Highlights of the study:

  • 22 of the 59 tech companies (37%) provide at least some forward-looking guidance – defined as specific, quantifiable projections.
  • 21 of these 22 companies offer revenue guidance, 12 guide on earnings, 5 guide on gross margins, 5 guide on EBITDA, and 10 provide guidance on some other measure.
  • 13 provide annual guidance, 7 quarterly, and 2 both annual and quarterly.
  • Among the 15 companies above $300 million in market cap, 60% provide guidance.  Below $300 million, only 30% of the 44 companies do so.
  • 77% (10 of 13) of those whose shares are also listed on NASDAQ or NYSE provide guidance, compared to 33% of the remaining issuers.

The choice of whether or not to provide guidance is one of the most significant investor relations decisions a public company makes, and it should not be taken lightly.  Guidance can improve visibility and transparency, but companies who provide it also take on new potential risks and disclosure obligations.

Whether it makes sense to provide guidance depends on the unique circumstances of each company.  Factors that may influence the decision include the following:

  • How much visibility do you have into your upcoming results?  Can you make projections with a reasonable degree of confidence?
  • How many analysts are covering you?  Are their estimates reasonable?  Are some of the estimates widely divergent?
  • Do you have reason to believe investor expectations of your future performance are significantly different than what you are likely to achieve?
  • Are your peers (i.e. competitors, or close comparables) providing guidance?  Investors could reach negative conclusions if it appears you have less visibility into your results than your peers do.

For technology issuers, benchmarking against other companies in the sector provides a useful starting point for the guidance discussion.

To access the full report, please click here.

 

- Jeff Codispodi, Vice President, Technology Practice

 

 

 

 

 

 

 

 

 

TMX Group Equity Financing Statistics - June 2011

The TMX Group today announced its financing activity on the Toronto Stock Exchange (TSX) and TSX Venture Exchange (TSX-V) for June 2011.  Here are some of the highlights:

TSX:

-         31 new issuers during June 2011, a 121% increase over June 2010

-         20 IPOs during the month compared to only 7 in June 2010

-         Total financings raised during the month were up 129% over May 2011

TSX-V:

-         20 new issuers during June 2011 compared to 11 listings in June 2010

-         Total financings increased by 96% over June 2010

-         6 graduations to the TSX

Issuer market capitalization on both Exchanges continued to exceed 2010 levels.

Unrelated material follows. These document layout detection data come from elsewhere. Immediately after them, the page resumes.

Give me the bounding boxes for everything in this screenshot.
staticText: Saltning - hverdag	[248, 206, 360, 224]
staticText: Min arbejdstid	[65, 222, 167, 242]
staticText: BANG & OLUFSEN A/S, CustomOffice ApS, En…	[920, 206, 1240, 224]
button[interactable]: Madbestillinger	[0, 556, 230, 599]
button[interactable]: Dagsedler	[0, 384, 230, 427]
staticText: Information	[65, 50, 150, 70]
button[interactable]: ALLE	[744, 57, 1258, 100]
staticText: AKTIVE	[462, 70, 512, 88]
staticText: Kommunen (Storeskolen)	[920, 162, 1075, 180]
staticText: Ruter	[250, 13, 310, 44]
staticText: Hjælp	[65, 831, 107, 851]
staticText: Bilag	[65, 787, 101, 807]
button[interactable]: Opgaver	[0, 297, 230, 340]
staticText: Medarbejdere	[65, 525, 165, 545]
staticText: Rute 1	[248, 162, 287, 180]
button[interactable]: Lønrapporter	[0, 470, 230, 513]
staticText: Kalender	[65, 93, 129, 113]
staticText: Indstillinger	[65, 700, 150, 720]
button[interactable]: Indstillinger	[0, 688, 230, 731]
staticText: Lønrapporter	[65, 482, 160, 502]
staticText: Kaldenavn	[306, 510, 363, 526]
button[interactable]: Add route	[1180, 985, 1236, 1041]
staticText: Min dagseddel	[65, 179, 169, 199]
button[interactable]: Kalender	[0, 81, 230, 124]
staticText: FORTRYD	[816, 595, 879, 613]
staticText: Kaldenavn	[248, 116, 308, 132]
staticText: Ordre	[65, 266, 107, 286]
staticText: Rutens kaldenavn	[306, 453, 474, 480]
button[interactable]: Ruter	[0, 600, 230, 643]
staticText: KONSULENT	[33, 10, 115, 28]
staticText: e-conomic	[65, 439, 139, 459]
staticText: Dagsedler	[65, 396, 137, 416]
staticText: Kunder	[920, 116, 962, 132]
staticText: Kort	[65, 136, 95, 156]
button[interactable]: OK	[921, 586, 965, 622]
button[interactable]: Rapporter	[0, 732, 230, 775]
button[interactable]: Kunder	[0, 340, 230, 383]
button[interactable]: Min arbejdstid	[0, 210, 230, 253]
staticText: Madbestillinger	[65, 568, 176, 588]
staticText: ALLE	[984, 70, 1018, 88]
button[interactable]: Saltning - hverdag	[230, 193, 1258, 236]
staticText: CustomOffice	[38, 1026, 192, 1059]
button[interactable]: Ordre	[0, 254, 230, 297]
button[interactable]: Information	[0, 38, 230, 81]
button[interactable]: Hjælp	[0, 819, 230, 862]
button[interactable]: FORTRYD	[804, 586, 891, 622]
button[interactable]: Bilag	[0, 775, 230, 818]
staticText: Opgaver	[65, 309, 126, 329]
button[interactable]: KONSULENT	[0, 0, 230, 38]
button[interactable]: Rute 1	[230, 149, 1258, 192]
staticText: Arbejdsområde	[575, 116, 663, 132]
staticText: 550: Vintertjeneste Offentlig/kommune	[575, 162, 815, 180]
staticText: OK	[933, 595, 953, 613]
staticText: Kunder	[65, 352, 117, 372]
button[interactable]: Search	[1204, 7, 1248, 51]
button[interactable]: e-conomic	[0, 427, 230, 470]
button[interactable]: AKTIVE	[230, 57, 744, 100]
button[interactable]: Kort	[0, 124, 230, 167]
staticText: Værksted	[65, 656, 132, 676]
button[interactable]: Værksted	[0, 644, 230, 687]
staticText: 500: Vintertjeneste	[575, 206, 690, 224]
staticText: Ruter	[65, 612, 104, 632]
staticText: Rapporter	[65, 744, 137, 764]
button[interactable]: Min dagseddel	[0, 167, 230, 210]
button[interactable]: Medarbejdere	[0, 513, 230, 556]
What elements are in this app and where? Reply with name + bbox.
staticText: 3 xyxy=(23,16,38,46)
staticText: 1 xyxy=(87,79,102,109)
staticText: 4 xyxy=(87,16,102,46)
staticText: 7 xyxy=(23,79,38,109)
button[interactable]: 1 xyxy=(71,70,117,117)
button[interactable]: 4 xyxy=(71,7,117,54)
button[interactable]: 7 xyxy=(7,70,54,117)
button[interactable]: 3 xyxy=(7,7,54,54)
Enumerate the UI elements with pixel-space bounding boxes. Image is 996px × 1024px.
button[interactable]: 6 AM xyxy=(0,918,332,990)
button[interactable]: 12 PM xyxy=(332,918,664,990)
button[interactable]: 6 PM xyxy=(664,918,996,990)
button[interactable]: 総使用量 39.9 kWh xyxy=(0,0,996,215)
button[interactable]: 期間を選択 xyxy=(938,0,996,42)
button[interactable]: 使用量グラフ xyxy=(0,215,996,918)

To view the full report, please visit http://www.tmx.com/en/pdf/month_stats/FinancingStats_June11.pdf.

TMX Group Consolidated Trading Statistics - June 2011

The TMX Group Inc. announced today June 2011 trading statistics for its diversified group of exchanges – Toronto Stock Exchange (TSX), TSX Venture Exchange (TSX-V), Montreal Exchange (MX) and Natural Gas Exchange (NGX).  Here are some of the highlights:

-         MX achieved a monthly volume record in June 2011 with 6,164,764 contracts traded. MX also set a new quarterly trading record in Q2 2011 with 16,269,612 contracts traded.

-         Volume on MX increased by 13% over May 2011 and was up 53% compared to the same month last year.

-         Trading volume on TSX increased by 6% over May 2011, and was up 7% compared to the same month a year earlier.

-         TSX-V saw year-over-year increases in both transactions and volume in June 2011, with increases of 99% and 2% respectively.

-        Total energy volume on NGX was up 9% over May 2011, though was down 24% compared to June 2010.